* Exercise requirements *
Return all the data exactly, keeping the pictures out.

* Material shown *
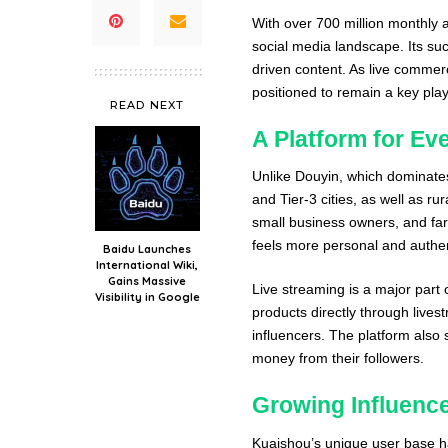
With over 700 million monthly a
social media landscape. Its su
driven content. As live commer
positioned to remain a key playe
READ NEXT
A Platform for Ev
Unlike Douyin, which dominates
and Tier-3 cities, as well as ru
small business owners, and far
feels more personal and authen
Baidu Launches
International Wiki,
Gains Massive
Live streaming is a major part
Visibility in Google
products directly through lives
influencers. The platform also 
money from their followers.
Growing Influen
Kuaishou’s unique user base ha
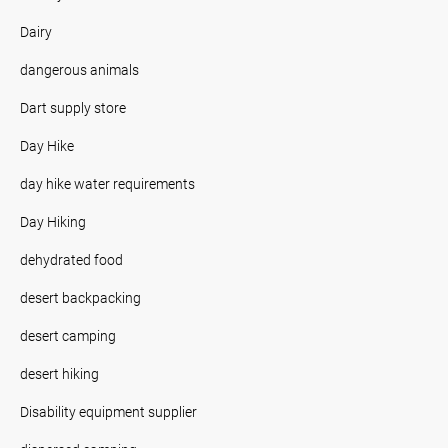
Dairy
dangerous animals
Dart supply store
Day Hike
day hike water requirements
Day Hiking
dehydrated food
desert backpacking
desert camping
desert hiking
Disability equipment supplier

* Result *
With over 700 million monthly a
social media landscape. Its su
driven content. As live commer
positioned to remain a key playe
READ NEXT
A Platform for Ev
Unlike Douyin, which dominates
and Tier-3 cities, as well as ru
small business owners, and far
feels more personal and authen
Baidu Launches
International Wiki,
Gains Massive
Live streaming is a major part
Visibility in Google
products directly through lives
influencers. The platform also 
money from their followers.
Growing Influen
Kuaishou’s unique user base ha
Dairy
dangerous animals
Dart supply store
Day Hike
day hike water requirements
Day Hiking
dehydrated food
desert backpacking
desert camping
desert hiking
Disability equipment supplier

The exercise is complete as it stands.